From the Guidelines
The treatment for a nasal bone fracture with significant displacement typically involves repositioning of nasal bones through osteotomies, which may include lateral and medial osteotomies, to achieve a symmetrical shape and position of the nasal bones 1.
Key Considerations
- The sequence of osteotomies may be changed to medialise the nasal bones and bony septum, "like opening a book", if nasal dorsal lowering is not performed in case of severe bony deviation 1.
- Limited external deviations may be corrected with a unilateral osteotomy, leaving the opposite bony sidewall in its former position, providing stability in the osteocartilaginous nasal framework 1.
- Additional support by cartilage spreader graft reaching up into the bony vault may be used to prevent recurrent collapse 1.
Surgical Techniques
- Tangential hump removal with asymmetric preservation of the more vertically orientated nasal bone aims to produce a symmetrical shape and position of the nasal bones after osteotomies 1.
- Periosteal tunnels are detrimental to support, which may be unadvantageous, and nasal bone mobilisation is achieved using the smallest possible osteotomies (intranasally and/or percutaneously) 1.
- Sliding low over the nasal facial groove to prevent step off deformities, the osteotomy ends high on the nasal bone at the level of the medial canthus 1.
From the Research
Treatment Options for Nasal Bone Fracture with Significant Displacement
- The treatment for a nasal bone fracture with significant displacement can be performed under various types of anesthesia, including general anesthesia, local anesthesia, and topical anesthesia 2, 3, 4.
- Closed reduction of the fracture under general or local anesthesia with elevators or forceps is widely used to treat nasal bone fractures 3.
- However, operating under general anesthesia increases the risk of morbidity and raises the cost of management, while using forceps or elevators may cause undercorrection, new fractures, mucosal damage, and nasal hemorrhage 3.
- Manual reduction under local anesthesia, using the little finger, can minimize the demerits of treatment under general anesthesia with forceps or elevators and has been shown to have high patient satisfaction and favorable postoperative functional and aesthetic outcomes 3.
- Monitored anesthetic care (MAC) is also a viable option for closed reduction of nasal bone fractures, offering a safer and more efficient alternative to general anesthesia in certain cases 4.
- Ultrasonography-assisted closed reduction under local anesthesia can provide palpation-less confirmation of proper reduction, allowing for nasal bone reduction under local anesthesia 5.

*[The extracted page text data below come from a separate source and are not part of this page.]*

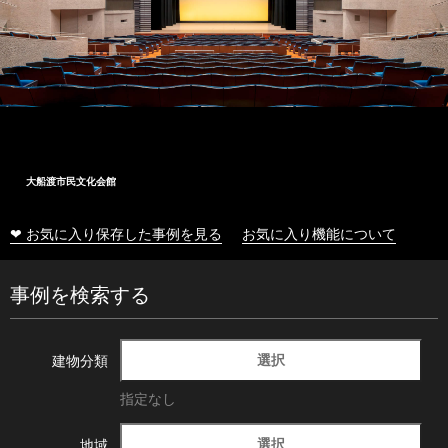
大船渡市民文化会館
❤ お気に入り保存した事例を見る
お気に入り機能について
事例を検索する
選択
建物分類
指定なし
選択
地域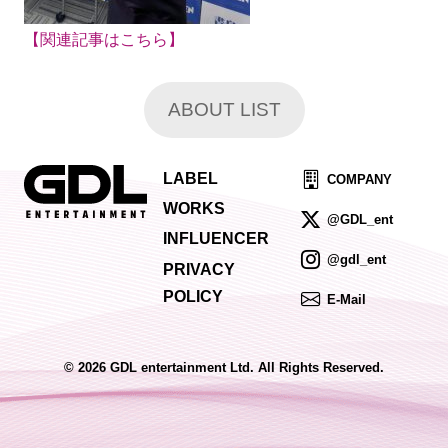
【関連記事はこちら】
ABOUT LIST
LABEL
COMPANY
WORKS
@GDL_ent
INFLUENCER
@gdl_ent
PRIVACY
POLICY
E-Mail
© 2026 GDL entertainment Ltd. All Rights Reserved.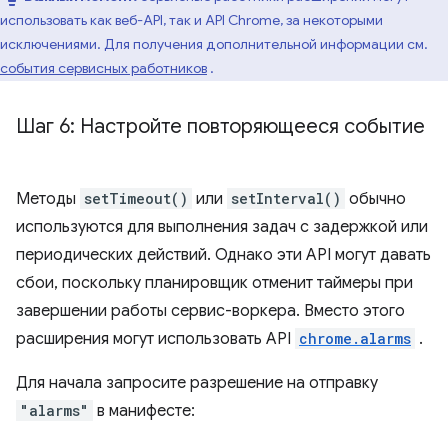
использовать как веб-API, так и API Chrome, за некоторыми
исключениями. Для получения дополнительной информации см.
события сервисных работников
.
Шаг 6: Настройте повторяющееся событие
Методы
setTimeout()
или
setInterval()
обычно
используются для выполнения задач с задержкой или
периодических действий. Однако эти API могут давать
сбои, поскольку планировщик отменит таймеры при
завершении работы сервис-воркера. Вместо этого
расширения могут использовать API
chrome.alarms
.
Для начала запросите разрешение на отправку
"alarms"
в манифесте: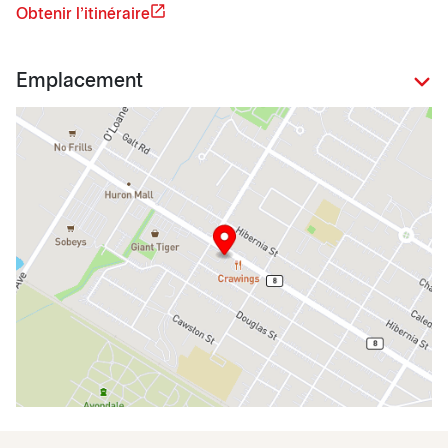
Obtenir l'itinéraire
Emplacement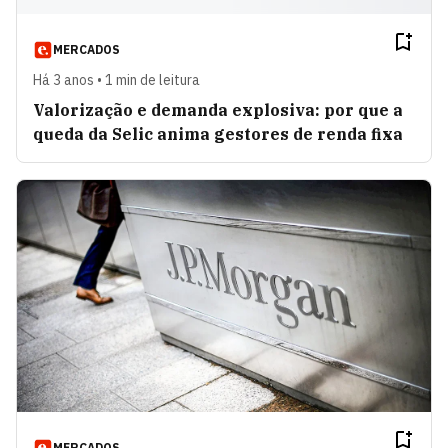
MERCADOS
Há 3 anos • 1 min de leitura
Valorização e demanda explosiva: por que a
queda da Selic anima gestores de renda fixa
MERCADOS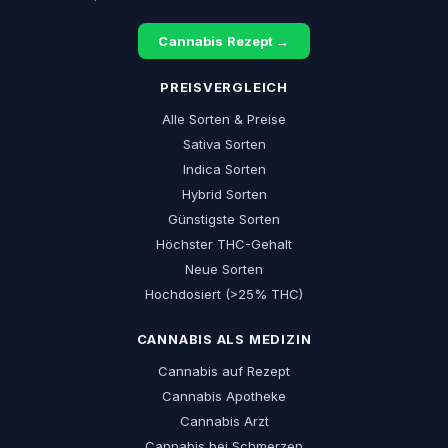
Cannabis Rezept →
PREISVERGLEICH
Alle Sorten & Preise
Sativa Sorten
Indica Sorten
Hybrid Sorten
Günstigste Sorten
Höchster THC-Gehalt
Neue Sorten
Hochdosiert (>25% THC)
CANNABIS ALS MEDIZIN
Cannabis auf Rezept
Cannabis Apotheke
Cannabis Arzt
Cannabis bei Schmerzen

- Endonasal infiltrative anesthesia can be used in conjunction with topical and external transcutaneous infiltrative anesthesia to reduce pain during nasal bone fracture reduction 6.
Anesthesia Considerations
- Topical anesthesia is suggested in simple nasal fracture with unilateral depression or minimal displacement 2.
- Local anesthesia can be used for patients with mild unilateral or bilateral nasal bone fractures, with high patient satisfaction and favorable postoperative functional and aesthetic outcomes 3.
- General anesthesia may be necessary for patients with comminuted nasal bone or septal fractures, or when airway discomfort due to bleeding is expected, or fracture is severe and multiple manipulations are required 3, 4.